--- TASK GOAL ---
Your task is to print, exactly and only, the lines from the start of the entries below through the line with "Comparte en Twitter". Include both ends, but skip the pictures.

*** DATASET RECORDS ***

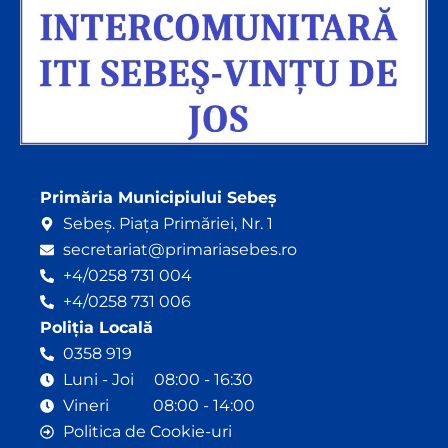
Primăria Municipiului Sebeș
Sebeș. Piața Primăriei, Nr. 1
secretariat@primariasebes.ro
+4/0258 731 004
+4/0258 731 006
Poliția Locală
0358 919
Luni - Joi 08:00 - 16:30
Vineri 08:00 - 14:00
Politica de Cookie-uri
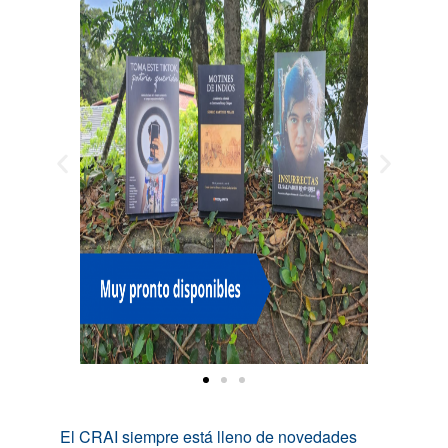
El CRAI siempre está lleno de novedades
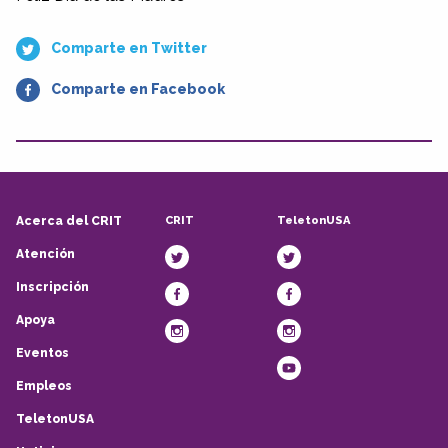
Comparte en Twitter
Comparte en Facebook
CRIT
TeletonUSA
Acerca del CRIT
Atención
Inscripción
Apoya
Eventos
Empleos
TeletonUSA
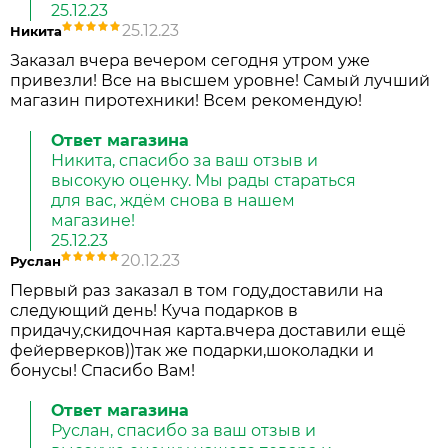
25.12.23
25.12.23
Никита
Заказал вчера вечером сегодня утром уже
привезли! Все на высшем уровне! Самый лучший
магазин пиротехники! Всем рекомендую!
Ответ магазина
Никита, спасибо за ваш отзыв и
высокую оценку. Мы рады стараться
для вас, ждём снова в нашем
магазине!
25.12.23
20.12.23
Руслан
Первый раз заказал в том году,доставили на
следующий день! Куча подарков в
придачу,скидочная карта.вчера доставили ещё
фейерверков))так же подарки,шоколадки и
бонусы! Спасибо Вам!
Ответ магазина
Руслан, спасибо за ваш отзыв и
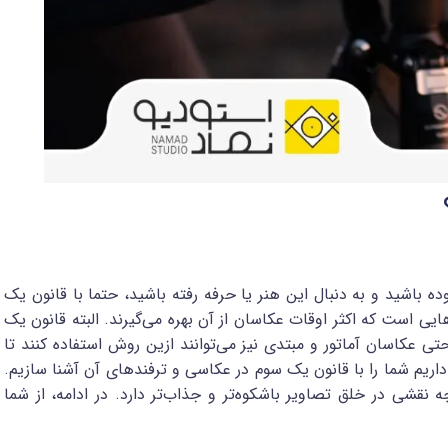
ه باشید و به دنبال این هنر یا حرفه رفته باشید، حتما با قانون یک‌
یی است که اکثر اوقات عکاسان از آن بهره می‌گیرند. البته قانون یک
عکاسان آماتور و مبتدی نیز می‌توانند ازین روش استفاده کنند تا
داریم شما را با قانون یک‌ سوم در عکاسی و ترفندهای آن آشنا سازیم.
شی در خلق تصاویر باشکوه‌تر و جذاب‌تر دارد. در ادامه، از شما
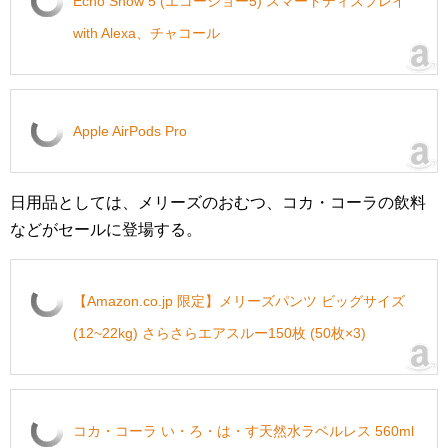
Echo Show 5 (エコーショー5) スマートディスプレイ
with Alexa、チャコール
Apple AirPods Pro
日用品としては、メリーズのおむつ、コカ・コーラの飲料
などがセールに登場する。
【Amazon.co.jp 限定】メリーズパンツ ビッグサイズ
(12~22kg) さらさらエアスルー150枚 (50枚×3)
コカ・コーラ い・ろ・は・す天然水ラベルレス 560ml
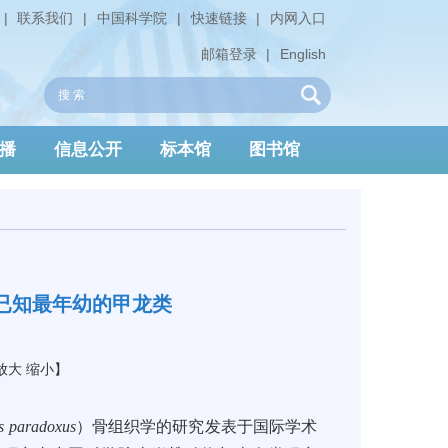
|
联系我们
|
中国科学院
|
快速链接
|
内网入口
邮箱登录
|
English
播
信息公开
标本馆
图书馆
已知最年幼的甲龙类
放大
缩小
】
s paradoxus
）骨组织学的研究发表于国际学术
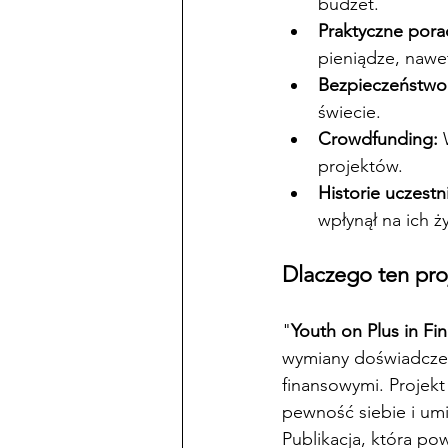
budżet.
Praktyczne por
pieniądze, nawe
Bezpieczeństwo
świecie.
Crowdfunding:
 
projektów.
Historie uczestn
wpłynął na ich ży
Dlaczego ten pro
"
Youth on Plus in Fi
wymiany doświadczeń
finansowymi. Projekt
pewność siebie i um
Publikacja, która po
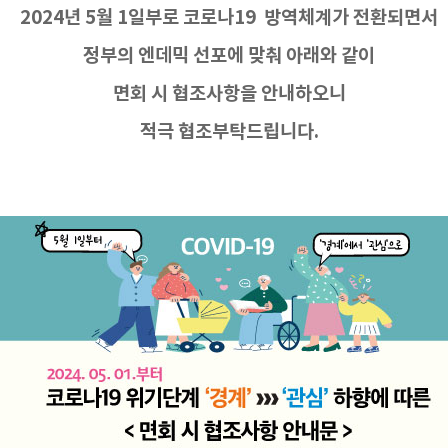
2024년 5월 1일부로 코로나19 방역체계가 전환되면서
정부의 엔데믹 선포에 맞춰 아래와 같이
면회 시 협조사항을 안내하오니
적극 협조부탁드립니다.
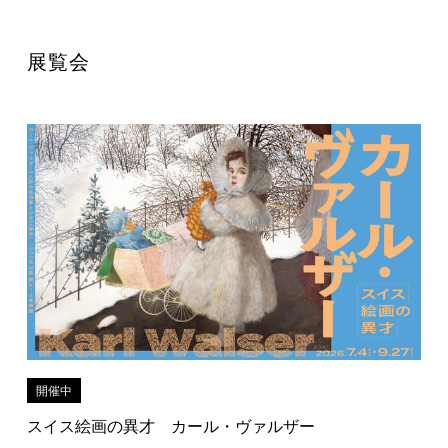
展覧会
開催中
スイス絵画の異才 カール・ヴァルザー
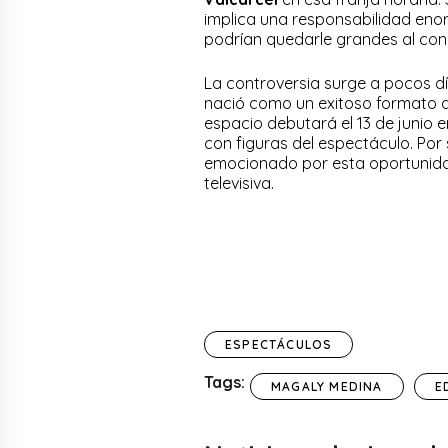
implica una responsabilidad enor
podrían quedarle grandes al co
La controversia surge a pocos d
nació como un exitoso formato digi
espacio debutará el 13 de junio 
con figuras del espectáculo. Por
emocionado por esta oportunida
televisiva.
ESPECTÁCULOS
Tags:
MAGALY MEDINA
E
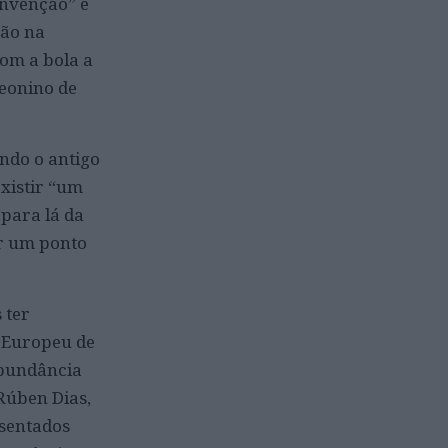
invenção” é
ção na
om a bola a
leonino de
ando o antigo
existir “um
 para lá da
er um ponto
 ter
o Europeu de
abundância
 Rúben Dias,
esentados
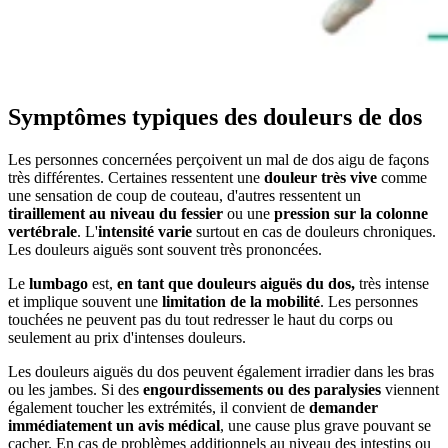
Symptômes typiques des douleurs de dos
Les personnes concernées perçoivent un mal de dos aigu de façons
très différentes. Certaines ressentent une
douleur très vive
comme
une sensation de coup de couteau, d'autres ressentent un
tiraillement au niveau du fessier
ou une
pression sur la colonne
vertébrale
. L'
intensité varie
surtout en cas de douleurs chroniques.
Les douleurs aiguës sont souvent très prononcées.
Le
lumbago
est,
en tant que douleurs aiguës du dos,
très intense
et implique souvent une
limitation de la mobilité
. Les personnes
touchées ne peuvent pas du tout redresser le haut du corps ou
seulement au prix d'intenses douleurs.
Les douleurs aiguës du dos peuvent également irradier dans les bras
ou les jambes. Si des
engourdissements ou des paralysies
viennent
également toucher les extrémités, il convient de
demander
immédiatement un avis médical
, une cause plus grave pouvant se
cacher. En cas de problèmes additionnels au niveau des intestins ou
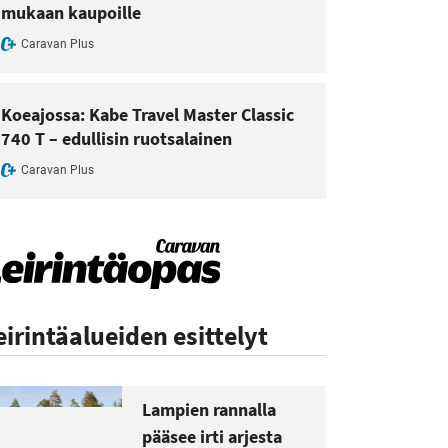
mukaan kaupoille
Caravan Plus
Koeajossa: Kabe Travel Master Classic
740 T – edullisin ruotsalainen
Caravan Plus
eirintäalueiden esittelyt
Lampien rannalla
pääsee irti arjesta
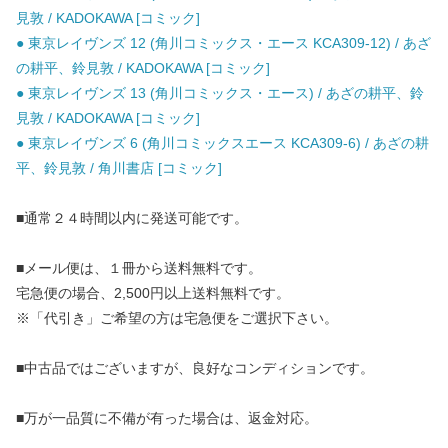
見敦 / KADOKAWA [コミック]
● 東京レイヴンズ 12 (角川コミックス・エース KCA309-12) / あざ
の耕平、鈴見敦 / KADOKAWA [コミック]
● 東京レイヴンズ 13 (角川コミックス・エース) / あざの耕平、鈴
見敦 / KADOKAWA [コミック]
● 東京レイヴンズ 6 (角川コミックスエース KCA309-6) / あざの耕
平、鈴見敦 / 角川書店 [コミック]
■通常２４時間以内に発送可能です。
■メール便は、１冊から送料無料です。
宅急便の場合、2,500円以上送料無料です。
※「代引き」ご希望の方は宅急便をご選択下さい。
■中古品ではございますが、良好なコンディションです。
■万が一品質に不備が有った場合は、返金対応。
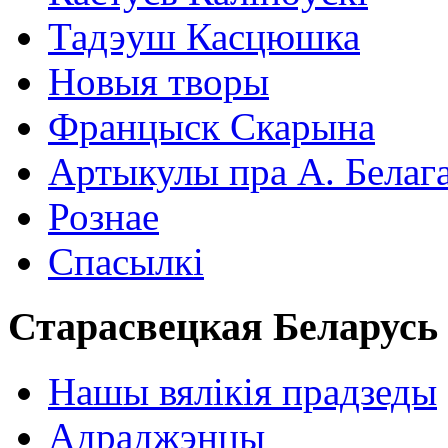
Тадэуш Касцюшка
Новыя творы
Францыск Скарына
Артыкулы пра А. Белаг
Рознае
Спасылкі
Старасвецкая Беларусь
Нашы вялікія прадзеды
Адраджэнцы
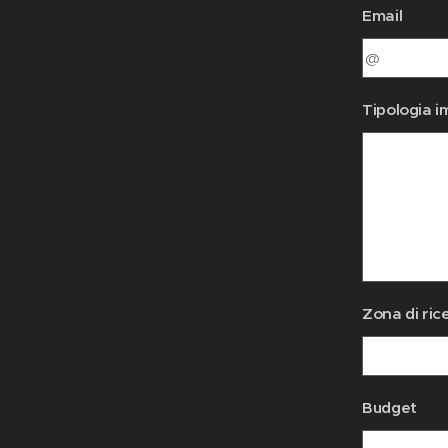
Email
Tipologia i
Zona di ric
Budget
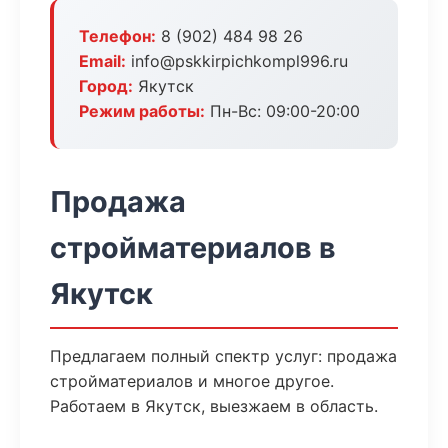
Телефон:
8 (902) 484 98 26
Email:
info@pskkirpichkompl996.ru
Город:
Якутск
Режим работы:
Пн-Вс: 09:00-20:00
Продажа
стройматериалов в
Якутск
Предлагаем полный спектр услуг: продажа
стройматериалов и многое другое.
Работаем в Якутск, выезжаем в область.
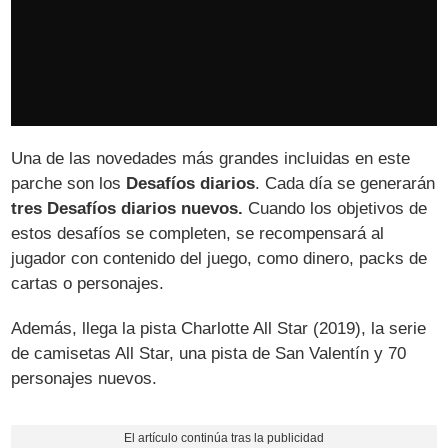
Una de las novedades más grandes incluidas en este
parche son los
Desafíos diarios
. Cada día se generarán
tres Desafíos diarios nuevos.
Cuando los objetivos de
estos desafíos se completen, se recompensará al
jugador con contenido del juego, como dinero, packs de
cartas o personajes.
Además, llega la pista Charlotte All Star (2019), la serie
de camisetas All Star, una pista de San Valentín y 70
personajes nuevos.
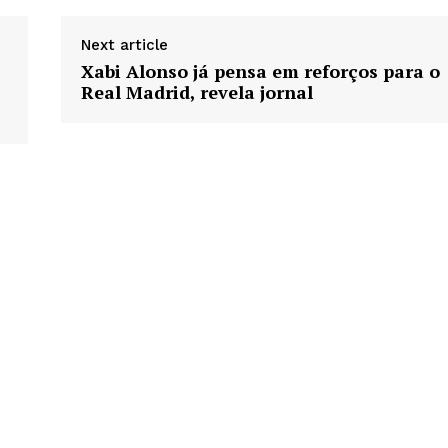
Next article
Xabi Alonso já pensa em reforços para o
Real Madrid, revela jornal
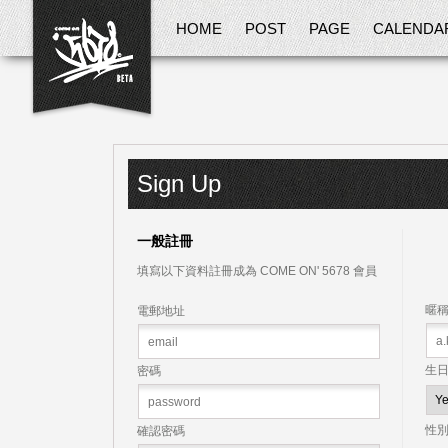
HOME
POST
PAGE
CALENDA
Sign Up
一般註冊
填寫以下資料註冊成為 COME ON' 5678 會員
暱
電郵地址
生
密碼
性
確認密碼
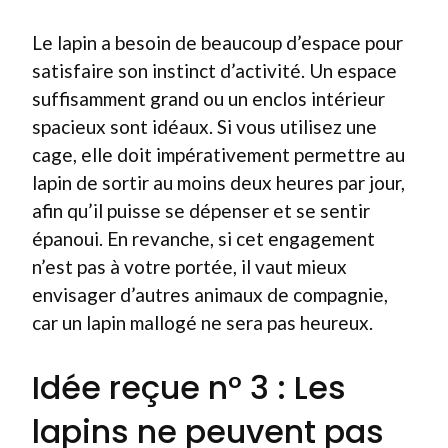
Le lapin a besoin de beaucoup d’espace pour
satisfaire son instinct d’activité. Un espace
suffisamment grand ou un enclos intérieur
spacieux sont idéaux. Si vous utilisez une
cage, elle doit impérativement permettre au
lapin de sortir au moins deux heures par jour,
afin qu’il puisse se dépenser et se sentir
épanoui. En revanche, si cet engagement
n’est pas à votre portée, il vaut mieux
envisager d’autres animaux de compagnie,
car un lapin mallogé ne sera pas heureux.
Idée reçue n° 3 : Les
lapins ne peuvent pas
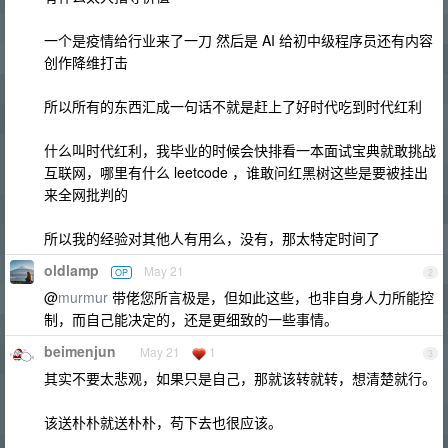
一个是疫情给行业来了一刀 然后是 AI 给初中级程序员还有内容
创作降维打击
所以所有的东西汇成一句话不就是赶上了好时代吃到时代红利
什么叫时代红利，我毕业的时候会快排看一本面试宝典就敢挑战
互联网，哪里有什么 leetcode ，谁敢问红黑树这些是要被挂出
来全网批判的
所以我的经验对其他人有用么，没有，那太特定时间了
oldlamp
May 21
OP
2
@
murmur
带佬您所言极是，但如此这些，也非自身人力所能控
制，而自己能决定的，还是更细致的一些事情。
beimenjun
May 21
1
3
其实不要太悲观，如果只是自己，那就该转就转，想清楚就行。
该送朴朴就送朴朴，苟下去也很应该。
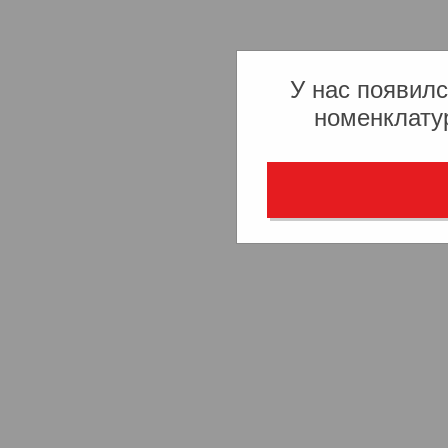
У нас появилс
номенклату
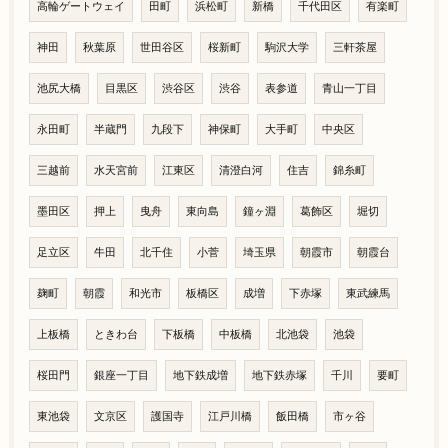
高輪ゲートウェイ
田町
浜松町
新橋
千代田区
有楽町
神田
秋葉原
世田谷区
桜新町
駒沢大学
三軒茶屋
池尻大橋
目黒区
渋谷区
渋谷
表参道
青山一丁目
永田町
半蔵門
九段下
神保町
大手町
中央区
三越前
水天宮前
江東区
清澄白河
住吉
錦糸町
墨田区
押上
曳舟
東向島
鐘ヶ淵
葛飾区
堀切
足立区
牛田
北千住
小菅
埼玉県
朝霞市
朝霞台
麹町
朝霞
和光市
板橋区
成増
下赤塚
東武練馬
上板橋
ときわ台
下板橋
中板橋
北池袋
池袋
桜田門
銀座一丁目
地下鉄成増
地下鉄赤塚
千川
要町
東池袋
文京区
護国寺
江戸川橋
飯田橋
市ヶ谷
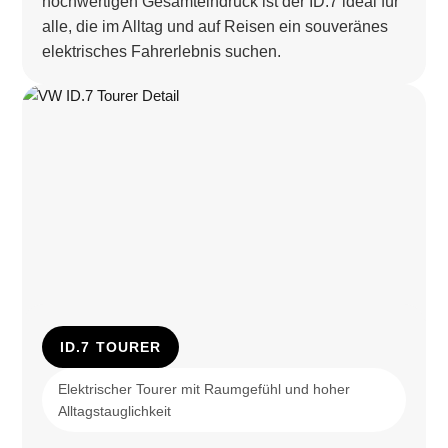
hochwertigen Gesamteindruck ist der ID.7 ideal für
alle, die im Alltag und auf Reisen ein souveränes
elektrisches Fahrerlebnis suchen.
ID.7 TOURER
Elektrischer Tourer mit Raumgefühl und hoher
Alltagstauglichkeit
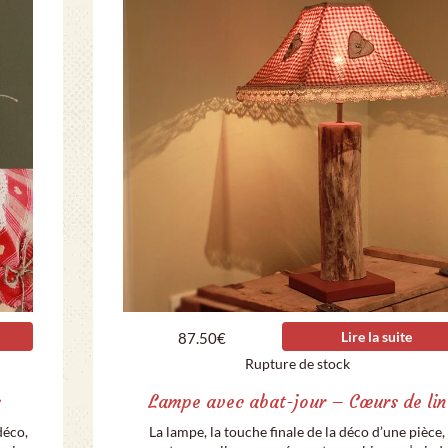
Lire la suite
87.50
€
Rupture de stock
s
Lampe avec abat-jour – Cœurs de lin
déco,
La lampe, la touche finale de la déco d’une pièce,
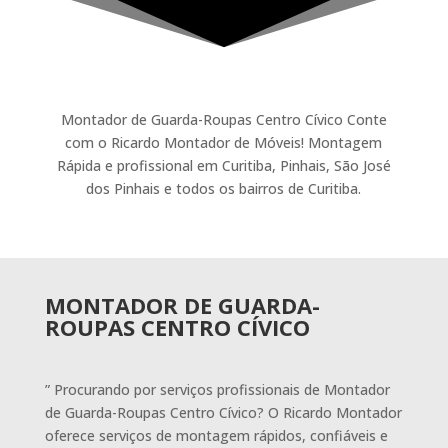
Montador de Guarda-Roupas Centro Cívico Conte
com o Ricardo Montador de Móveis! Montagem
Rápida e profissional em Curitiba, Pinhais, São José
dos Pinhais e todos os bairros de Curitiba.
MONTADOR DE GUARDA-
ROUPAS CENTRO CÍVICO
” Procurando por serviços profissionais de Montador
de Guarda-Roupas Centro Cívico? O Ricardo Montador
oferece serviços de montagem rápidos, confiáveis e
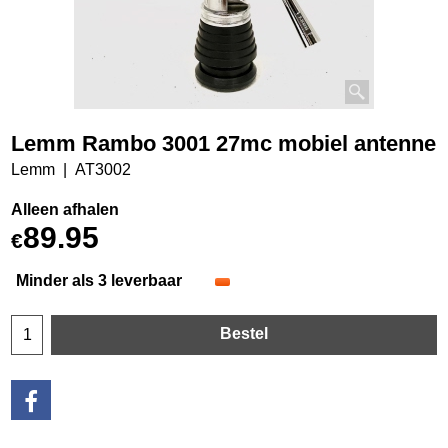
Lemm Rambo 3001 27mc mobiel antenne
Lemm
AT3002
Alleen afhalen
89.95
€
Minder als 3 leverbaar
Bestel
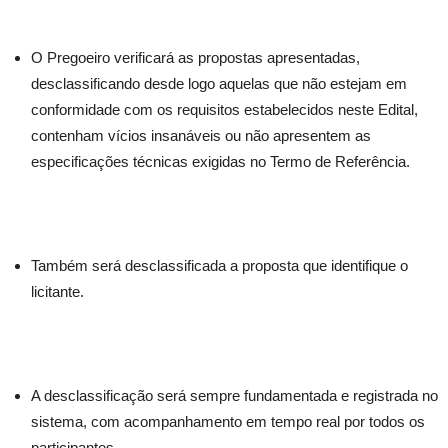
O Pregoeiro verificará as propostas apresentadas,
desclassificando desde logo aquelas que não estejam em
conformidade com os requisitos estabelecidos neste Edital,
contenham vícios insanáveis ou não apresentem as
especificações técnicas exigidas no Termo de Referência.
Também será desclassificada a proposta que identifique o
licitante.
A desclassificação será sempre fundamentada e registrada no
sistema, com acompanhamento em tempo real por todos os
participantes.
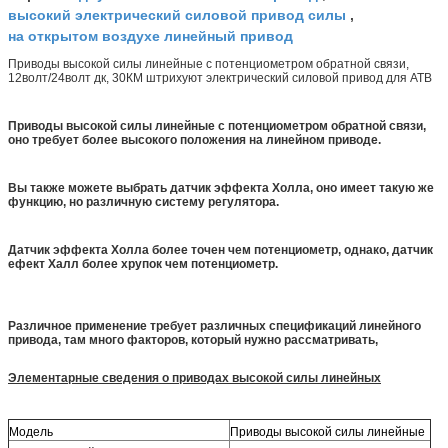
высокий электрический силовой привод силы
,
на открытом воздухе линейный привод
Приводы высокой силы линейные с потенциометром обратной связи,
12волт/24волт дк, 30КМ штрихуют электрический силовой привод для АТВ
Приводы высокой силы линейные с потенциометром обратной связи,
оно требует более высокого положения на линейном приводе.
Вы также можете выбрать датчик эффекта Холла, оно имеет такую же
функцию, но различную систему регулятора.
Датчик эффекта Холла более точен чем потенциометр, однако, датчик
ефект Халл более хрупок чем потенциометр.
Различное применение требует различных спецификаций линейного
привода, там много факторов, который нужно рассматривать,
Элементарные сведения о приводах высокой силы линейных
Модель
Приводы высокой силы линейные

*** End of DATASET RECORDS ***

--- WRITTEN SOLUTION ---
Primăria Municipiului Sebeș
Sebeș. Piața Primăriei, Nr. 1
secretariat@primariasebes.ro
+4/0258 731 004
+4/0258 731 006
Poliția Locală
0358 919
Luni - Joi 08:00 - 16:30
Vineri 08:00 - 14:00
Politica de Cookie-uri
El CRAI siempre está lleno de novedades
Comparte en Twitter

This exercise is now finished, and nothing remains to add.